# Instructions to follow
Scan the data below for the string "delete". Show every line where it turns up.

[Document layout detection data]
━━━━━━━━━━━━━━━━━━━━━━━━━━━━━━

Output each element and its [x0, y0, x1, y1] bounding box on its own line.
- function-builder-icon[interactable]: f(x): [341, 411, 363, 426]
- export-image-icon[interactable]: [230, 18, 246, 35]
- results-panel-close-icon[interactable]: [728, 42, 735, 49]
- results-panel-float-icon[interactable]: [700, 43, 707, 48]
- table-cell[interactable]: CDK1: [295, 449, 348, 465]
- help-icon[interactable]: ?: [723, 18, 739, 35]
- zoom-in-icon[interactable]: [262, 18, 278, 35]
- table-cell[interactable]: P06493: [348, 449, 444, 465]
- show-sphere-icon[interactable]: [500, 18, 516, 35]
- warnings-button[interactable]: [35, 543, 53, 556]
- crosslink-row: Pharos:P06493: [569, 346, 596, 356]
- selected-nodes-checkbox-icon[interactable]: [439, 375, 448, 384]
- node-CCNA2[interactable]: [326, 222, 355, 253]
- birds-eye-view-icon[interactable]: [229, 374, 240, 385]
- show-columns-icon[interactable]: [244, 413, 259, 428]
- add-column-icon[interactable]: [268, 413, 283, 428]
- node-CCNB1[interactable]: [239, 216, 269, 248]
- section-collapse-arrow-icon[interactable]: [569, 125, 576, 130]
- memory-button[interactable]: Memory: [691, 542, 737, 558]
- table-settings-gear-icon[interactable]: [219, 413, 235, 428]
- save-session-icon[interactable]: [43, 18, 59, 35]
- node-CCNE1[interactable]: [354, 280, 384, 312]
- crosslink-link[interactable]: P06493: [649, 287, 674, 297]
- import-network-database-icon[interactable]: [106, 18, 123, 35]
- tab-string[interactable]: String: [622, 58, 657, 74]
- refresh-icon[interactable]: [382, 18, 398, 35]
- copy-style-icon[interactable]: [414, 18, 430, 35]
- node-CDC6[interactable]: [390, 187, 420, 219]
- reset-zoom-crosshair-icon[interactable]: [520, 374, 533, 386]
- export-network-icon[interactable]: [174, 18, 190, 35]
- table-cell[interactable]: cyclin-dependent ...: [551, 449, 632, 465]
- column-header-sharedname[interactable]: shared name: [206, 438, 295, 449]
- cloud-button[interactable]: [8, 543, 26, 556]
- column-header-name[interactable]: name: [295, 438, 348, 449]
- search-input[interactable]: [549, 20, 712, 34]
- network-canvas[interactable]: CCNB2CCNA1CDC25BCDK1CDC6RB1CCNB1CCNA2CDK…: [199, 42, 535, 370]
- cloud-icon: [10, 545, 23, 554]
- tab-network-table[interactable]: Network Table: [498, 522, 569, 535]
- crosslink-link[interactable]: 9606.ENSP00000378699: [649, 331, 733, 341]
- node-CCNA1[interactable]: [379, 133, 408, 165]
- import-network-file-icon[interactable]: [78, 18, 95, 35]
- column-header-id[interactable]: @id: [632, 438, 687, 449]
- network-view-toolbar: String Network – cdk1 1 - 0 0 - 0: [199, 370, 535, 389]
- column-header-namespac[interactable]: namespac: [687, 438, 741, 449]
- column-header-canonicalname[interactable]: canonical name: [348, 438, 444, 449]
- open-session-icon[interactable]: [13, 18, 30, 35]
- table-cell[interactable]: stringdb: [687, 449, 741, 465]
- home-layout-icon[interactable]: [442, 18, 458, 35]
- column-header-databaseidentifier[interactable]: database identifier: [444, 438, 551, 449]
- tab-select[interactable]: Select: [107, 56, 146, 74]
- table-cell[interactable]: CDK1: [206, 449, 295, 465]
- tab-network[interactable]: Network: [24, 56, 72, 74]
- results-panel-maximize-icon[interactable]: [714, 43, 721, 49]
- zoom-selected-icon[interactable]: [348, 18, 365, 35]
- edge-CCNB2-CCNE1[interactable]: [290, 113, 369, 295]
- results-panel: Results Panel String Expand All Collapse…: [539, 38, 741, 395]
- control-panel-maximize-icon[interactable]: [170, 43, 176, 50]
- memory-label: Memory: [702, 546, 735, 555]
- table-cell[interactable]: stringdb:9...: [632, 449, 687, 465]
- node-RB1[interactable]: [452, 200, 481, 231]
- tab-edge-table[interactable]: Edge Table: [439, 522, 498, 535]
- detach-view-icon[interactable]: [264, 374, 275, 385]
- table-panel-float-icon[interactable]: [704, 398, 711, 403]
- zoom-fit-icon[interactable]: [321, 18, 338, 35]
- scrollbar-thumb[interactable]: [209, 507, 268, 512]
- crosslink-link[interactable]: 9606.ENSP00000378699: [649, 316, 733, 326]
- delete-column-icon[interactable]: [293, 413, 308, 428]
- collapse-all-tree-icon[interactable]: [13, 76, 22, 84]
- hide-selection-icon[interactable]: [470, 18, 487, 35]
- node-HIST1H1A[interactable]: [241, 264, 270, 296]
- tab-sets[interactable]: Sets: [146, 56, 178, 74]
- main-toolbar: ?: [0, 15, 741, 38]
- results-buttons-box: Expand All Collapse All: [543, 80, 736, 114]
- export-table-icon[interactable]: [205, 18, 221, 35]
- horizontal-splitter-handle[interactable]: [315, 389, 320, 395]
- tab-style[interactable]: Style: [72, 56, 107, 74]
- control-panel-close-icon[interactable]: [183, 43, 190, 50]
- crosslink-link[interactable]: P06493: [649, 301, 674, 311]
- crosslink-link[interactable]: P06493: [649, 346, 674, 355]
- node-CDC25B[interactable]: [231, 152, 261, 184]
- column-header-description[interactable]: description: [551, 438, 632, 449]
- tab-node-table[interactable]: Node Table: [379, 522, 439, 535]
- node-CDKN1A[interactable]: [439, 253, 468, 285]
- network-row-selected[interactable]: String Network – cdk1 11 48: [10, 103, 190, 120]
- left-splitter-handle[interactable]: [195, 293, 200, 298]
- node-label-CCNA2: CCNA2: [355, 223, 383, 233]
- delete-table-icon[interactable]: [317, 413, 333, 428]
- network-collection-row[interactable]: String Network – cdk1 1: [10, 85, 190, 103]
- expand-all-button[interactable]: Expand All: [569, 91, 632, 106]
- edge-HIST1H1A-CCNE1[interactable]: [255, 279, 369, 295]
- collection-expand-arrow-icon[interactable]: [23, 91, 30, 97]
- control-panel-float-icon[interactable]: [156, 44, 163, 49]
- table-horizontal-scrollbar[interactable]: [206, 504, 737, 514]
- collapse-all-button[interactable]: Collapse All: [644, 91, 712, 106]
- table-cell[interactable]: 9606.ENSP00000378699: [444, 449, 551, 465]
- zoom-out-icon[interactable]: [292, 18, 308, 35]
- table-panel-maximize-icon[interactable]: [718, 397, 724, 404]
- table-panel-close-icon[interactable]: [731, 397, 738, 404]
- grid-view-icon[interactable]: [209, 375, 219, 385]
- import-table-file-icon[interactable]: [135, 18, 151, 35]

━━━━━━━━━━━━━━━━━━━━━━━━━━━━━━

# Exercise result
- delete-column-icon[interactable]: [293, 413, 308, 428]
- delete-table-icon[interactable]: [317, 413, 333, 428]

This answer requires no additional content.